Dataset entries
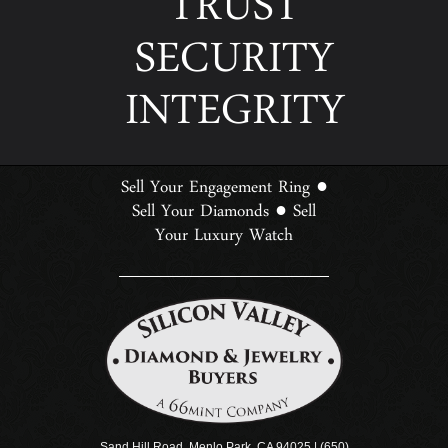
TRUST
SECURITY
INTEGRITY
Sell Your Engagement Ring
●
Sell Your Diamonds
Sell
●
Your Luxury Watch
Sand Hill Road, Menlo Park, CA 94025 | (650)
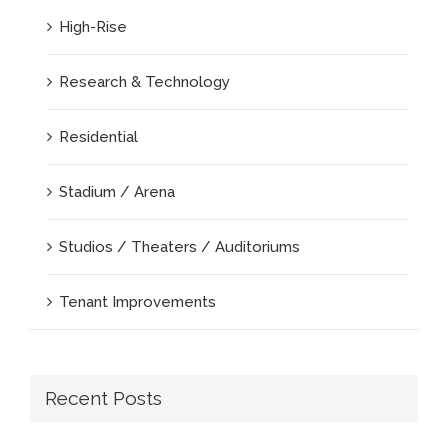
High-Rise
Research & Technology
Residential
Stadium / Arena
Studios / Theaters / Auditoriums
Tenant Improvements
Recent Posts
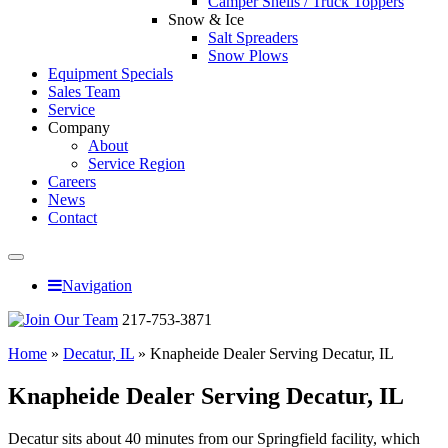
Camper Shells / Truck Toppers
Snow & Ice
Salt Spreaders
Snow Plows
Equipment Specials
Sales Team
Service
Company
About
Service Region
Careers
News
Contact
Navigation
217-753-3871
Home
»
Decatur, IL
»
Knapheide Dealer Serving Decatur, IL
Knapheide Dealer Serving Decatur, IL
Decatur sits about 40 minutes from our Springfield facility, which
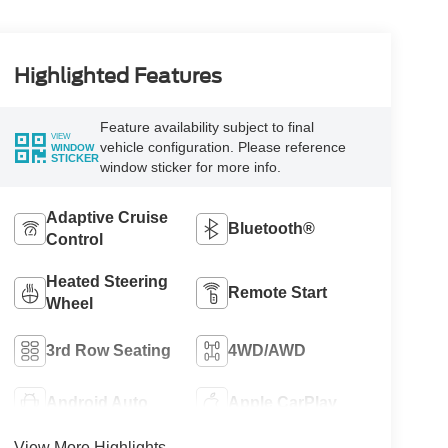
Highlighted Features
Feature availability subject to final
VIEW
vehicle configuration. Please reference
WINDOW
STICKER
window sticker for more info.
Adaptive Cruise
Bluetooth®
Control
Heated Steering
Remote Start
Wheel
3rd Row Seating
4WD/AWD
Android Auto
Apple CarPlay
View More Highlights...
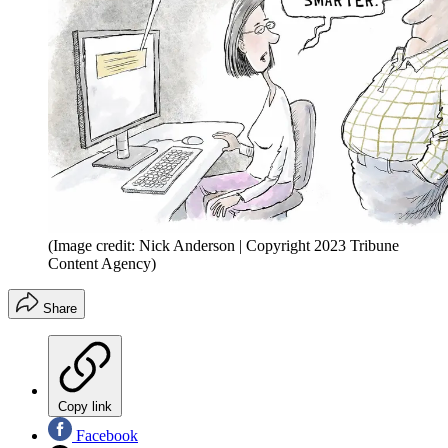
(Image credit: Nick Anderson | Copyright 2023 Tribune
Content Agency)
Share
Copy link
Facebook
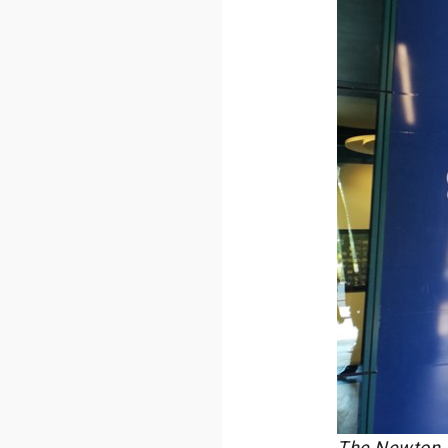
The Newton Ro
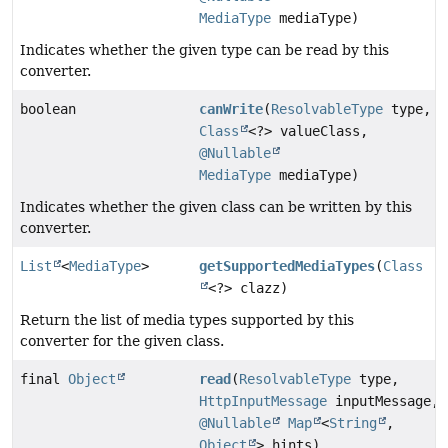
MediaType
mediaType)
Indicates whether the given type can be read by this
converter.
boolean
canWrite
(
ResolvableType
type,
Class
<?> valueClass,
@Nullable
MediaType
mediaType)
Indicates whether the given class can be written by this
converter.
List
<
MediaType
>
getSupportedMediaTypes
(
Class
<?> clazz)
Return the list of media types supported by this
converter for the given class.
final
Object
read
(
ResolvableType
type,
HttpInputMessage
inputMessage,
@Nullable
Map
<
String
,
Object
> hints)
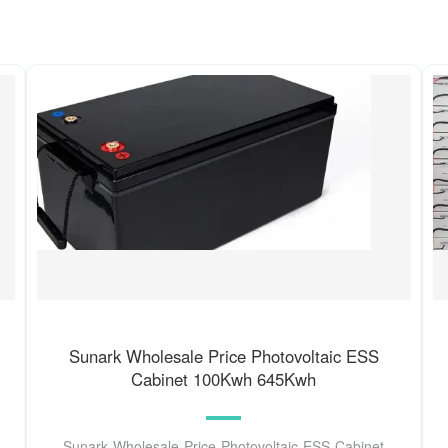
Sunark Wholesale Price Photovoltaic ESS
Cabinet 100Kwh 645Kwh
Sunark Wholesale Price Photovoltaic ESS Cabinet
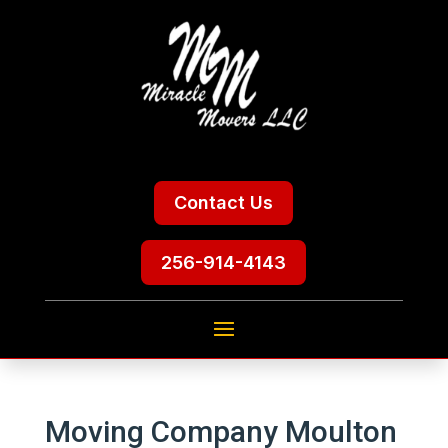
Contact Us
256-914-4143
Moving Company Moulton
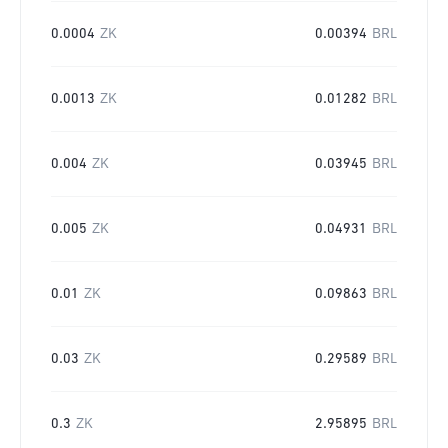
0.0004
ZK
0.00394
BRL
0.0013
ZK
0.01282
BRL
0.004
ZK
0.03945
BRL
0.005
ZK
0.04931
BRL
0.01
ZK
0.09863
BRL
0.03
ZK
0.29589
BRL
0.3
ZK
2.95895
BRL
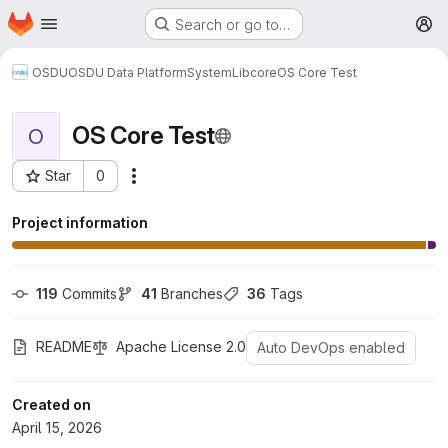
Homepage
Skip to main content
Search or go to…
M
OSDU
OSDU Data Platform
System
Lib
core
OS Core Test
OS Core Test
O
Star
0
More actions
Project ID: 1653
Project information
119
 Commits
41
 Branches
36
 Tags
README
Apache License 2.0
Auto DevOps enabled
Created on
April 15, 2026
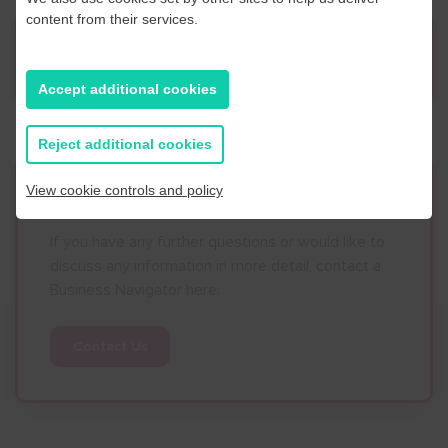
content from their services.
News
Accept additional cookies
Reject additional cookies
Contact Us
View cookie controls and policy
If you have any further questions or would like to
discuss any information in more detail, contact a
Business Navigator here:
Contact Us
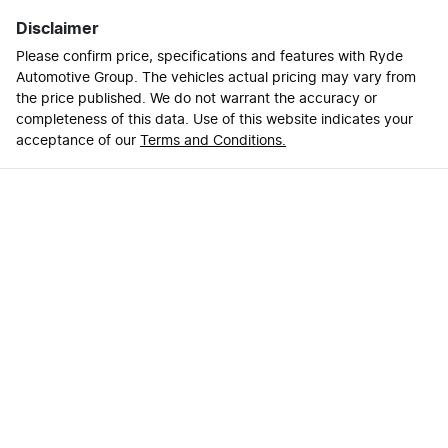
Disclaimer
Please confirm price, specifications and features with
Ryde
Automotive Group
. The vehicles actual pricing may vary from
the price published. We do not warrant the accuracy or
completeness of this data. Use of this website indicates your
acceptance of our
Terms and Conditions.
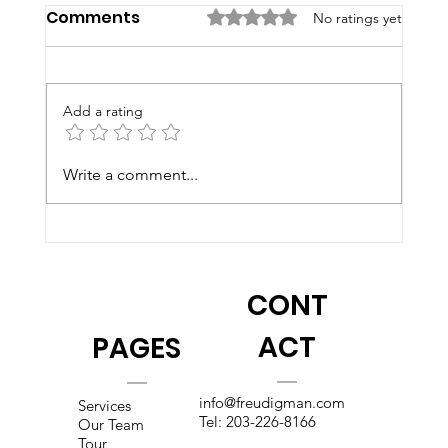
Comments
Rated 0 out of 5 stars.
No ratings yet
Add a rating
Write a comment...
2026 Summer Programs at F&B
CONT
ACT
PAGES
info@freudigman.com
Services
Tel:
203-226-8166
Our Team
Tour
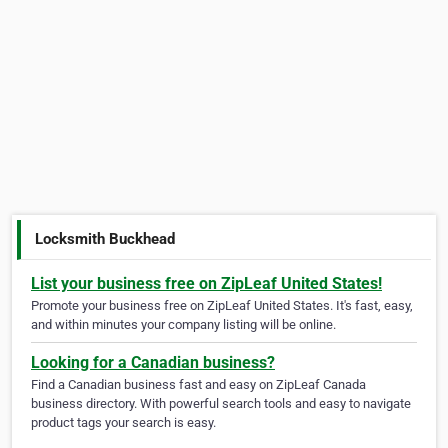
Locksmith Buckhead
List your business free on ZipLeaf United States!
Promote your business free on ZipLeaf United States. It's fast, easy,
and within minutes your company listing will be online.
Looking for a Canadian business?
Find a Canadian business fast and easy on ZipLeaf Canada
business directory. With powerful search tools and easy to navigate
product tags your search is easy.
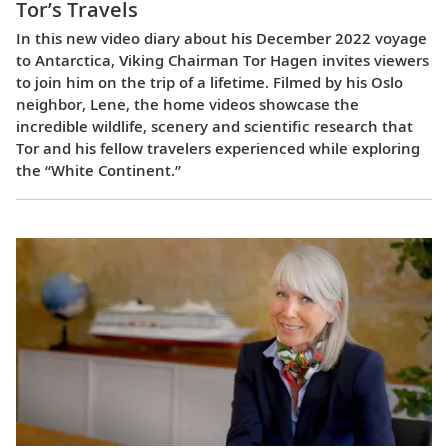
Tor’s Travels
In this new video diary about his December 2022 voyage
to Antarctica, Viking Chairman Tor Hagen invites viewers
to join him on the trip of a lifetime. Filmed by his Oslo
neighbor, Lene, the home videos showcase the
incredible wildlife, scenery and scientific research that
Tor and his fellow travelers experienced while exploring
the “White Continent.”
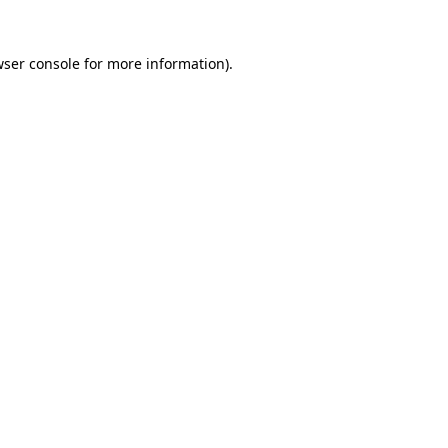
ser console
for more information).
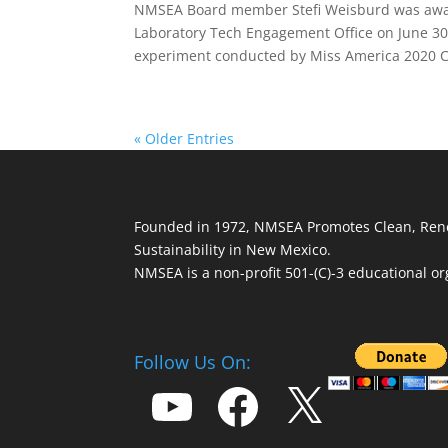
NMSEA Board member Stefi Weisburd was award
Laboratory Tech Engagement Office on June 30 
experiment conducted by Miss America 2020 C
« Older Entries
Founded in 1972, NMSEA Promotes Clean, Ren
Sustainability in New Mexico.
NMSEA is a non-profit 501-(C)-3 educational or
Follow Us On:
YouTube
Facebook
X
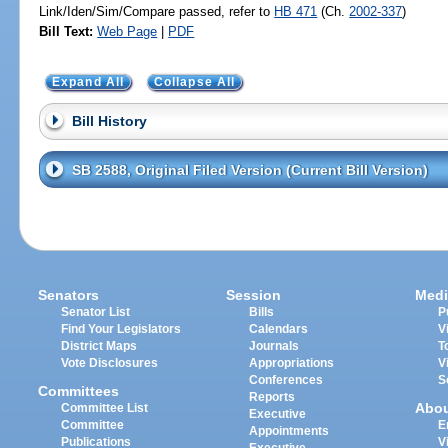
Link/Iden/Sim/Compare passed, refer to
HB 471
(Ch.
2002-337
)
Bill Text:
Web Page
|
PDF
Expand All
Collapse All
Bill History
SB 2588, Original Filed Version (Current Bill Version)
Senators
Session
Medi
Senator List
Bills
P
Find Your Legislators
Calendars
V
District Maps
Journals
T
Vote Disclosures
Appropriations
V
Conferences
S
Committees
Reports
Abo
Committee List
Executive
Committee
E
Appointments
Publications
V
Executive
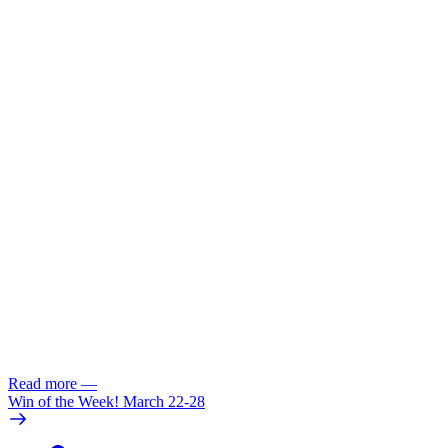
Read more
—
Win of the Week! March 22-28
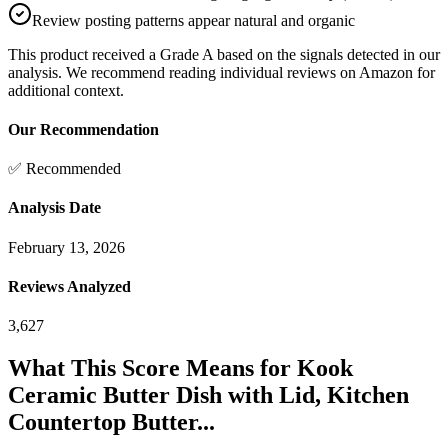
Review posting patterns appear natural and organic
This product received a
Grade
A
based on the signals detected in our
analysis. We recommend reading individual reviews on Amazon for
additional context.
Our Recommendation
✅ Recommended
Analysis Date
February 13, 2026
Reviews Analyzed
3,627
What This Score Means for
Kook
Ceramic Butter Dish with Lid, Kitchen
Countertop Butter...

* _Task to complete_: Once the pictures are removed, print all the remaining data exactly as it stands.

* _Task solution_:
TRUST
SECURITY
INTEGRITY
Sell Your Engagement Ring
●
Sell Your Diamonds
Sell
●
Your Luxury Watch
Sand Hill Road, Menlo Park, CA 94025 | (650)
High-Rise
Research & Technology
Residential
Stadium / Arena
Studios / Theaters / Auditoriums
Tenant Improvements
Recent Posts
Camper Shells / Truck Toppers
Snow & Ice
Salt Spreaders
Snow Plows
Equipment Specials
Sales Team
Service
Company
About
Service Region
Careers
News
Contact
Navigation
217-753-3871
Home
»
Decatur, IL
»
Knapheide Dealer Serving Decatur, IL
Knapheide Dealer Serving Decatur, IL
Decatur sits about 40 minutes from our Springfield facility, which
Highlighted Features
Feature availability subject to final
VIEW
vehicle configuration. Please reference
WINDOW
STICKER
window sticker for more info.
Adaptive Cruise
Bluetooth®
Control
Heated Steering
Remote Start
Wheel
3rd Row Seating
4WD/AWD
Android Auto
Apple CarPlay
View More Highlights...
(Image credit: Nick Anderson | Copyright 2023 Tribune
Content Agency)
Share
Copy link
Facebook
The Newton Ro
MediaType
mediaType)
Indicates whether the given type can be read by this
converter.
boolean
canWrite
(
ResolvableType
type,
Class
<?> valueClass,
@Nullable
MediaType
mediaType)
Indicates whether the given class can be written by this
converter.
List
<
MediaType
>
getSupportedMediaTypes
(
Class
<?> clazz)
Return the list of media types supported by this
converter for the given class.
final
Object
read
(
ResolvableType
type,
HttpInputMessage
inputMessage,
@Nullable
Map
<
String
,
Object
> hints)
Sunark Wholesale Price Photovoltaic ESS
Cabinet 100Kwh 645Kwh
Sunark Wholesale Price Photovoltaic ESS Cabinet
Contact Us
256-914-4143
Moving Company Moulton
0.0004
ZK
0.00394
BRL
0.0013
ZK
0.01282
BRL
0.004
ZK
0.03945
BRL
0.005
ZK
0.04931
BRL
0.01
ZK
0.09863
BRL
0.03
ZK
0.29589
BRL
0.3
ZK
2.95895
BRL
Homepage
Skip to main content
Search or go to…
M
OSDU
OSDU Data Platform
System
Lib
core
OS Core Test
OS Core Test
O
Star
0
More actions
Project ID: 1653
Project information
119
 Commits
41
 Branches
36
 Tags
README
Apache License 2.0
Auto DevOps enabled
Created on
April 15, 2026
content from their services.
News
Accept additional cookies
Reject additional cookies
Contact Us
View cookie controls and policy
If you have any further questions or would like to
discuss any information in more detail, contact a
Business Navigator here:
Contact Us
Disclaimer
Please confirm price, specifications and features with
Ryde
Automotive Group
. The vehicles actual pricing may vary from
the price published. We do not warrant the accuracy or
completeness of this data. Use of this website indicates your
acceptance of our
Terms and Conditions.
Comments
Rated 0 out of 5 stars.
No ratings yet
Add a rating
Write a comment...
2026 Summer Programs at F&B
CONT
ACT
PAGES
info@freudigman.com
Services
Tel:
203-226-8166
Our Team
Tour
Locksmith Buckhead
List your business free on ZipLeaf United States!
Promote your business free on ZipLeaf United States. It's fast, easy,
and within minutes your company listing will be online.
Looking for a Canadian business?
Find a Canadian business fast and easy on ZipLeaf Canada
business directory. With powerful search tools and easy to navigate
product tags your search is easy.
Tor’s Travels
In this new video diary about his December 2022 voyage
to Antarctica, Viking Chairman Tor Hagen invites viewers
to join him on the trip of a lifetime. Filmed by his Oslo
neighbor, Lene, the home videos showcase the
incredible wildlife, scenery and scientific research that
Tor and his fellow travelers experienced while exploring
the “White Continent.”
ser console
for more information).
NMSEA Board member Stefi Weisburd was award
Laboratory Tech Engagement Office on June 30 
experiment conducted by Miss America 2020 C
« Older Entries
Founded in 1972, NMSEA Promotes Clean, Ren
Sustainability in New Mexico.
NMSEA is a non-profit 501-(C)-3 educational or
Follow Us On:
YouTube
Facebook
X
Link/Iden/Sim/Compare passed, refer to
HB 471
(Ch.
2002-337
)
Bill Text:
Web Page
|
PDF
Expand All
Collapse All
Bill History
SB 2588, Original Filed Version (Current Bill Version)
Senators
Session
Medi
Senator List
Bills
P
Find Your Legislators
Calendars
V
District Maps
Journals
T
Vote Disclosures
Appropriations
V
Conferences
S
Committees
Reports
Abo
Committee List
Executive
Committee
E
Appointments
Publications
V
Executive
Read more
—
Win of the Week! March 22-28
Review posting patterns appear natural and organic
This product received a
Grade
A
based on the signals detected in our
analysis. We recommend reading individual reviews on Amazon for
additional context.
Our Recommendation
✅ Recommended
Analysis Date
February 13, 2026
Reviews Analyzed
3,627
What This Score Means for
Kook
Ceramic Butter Dish with Lid, Kitchen
Countertop Butter...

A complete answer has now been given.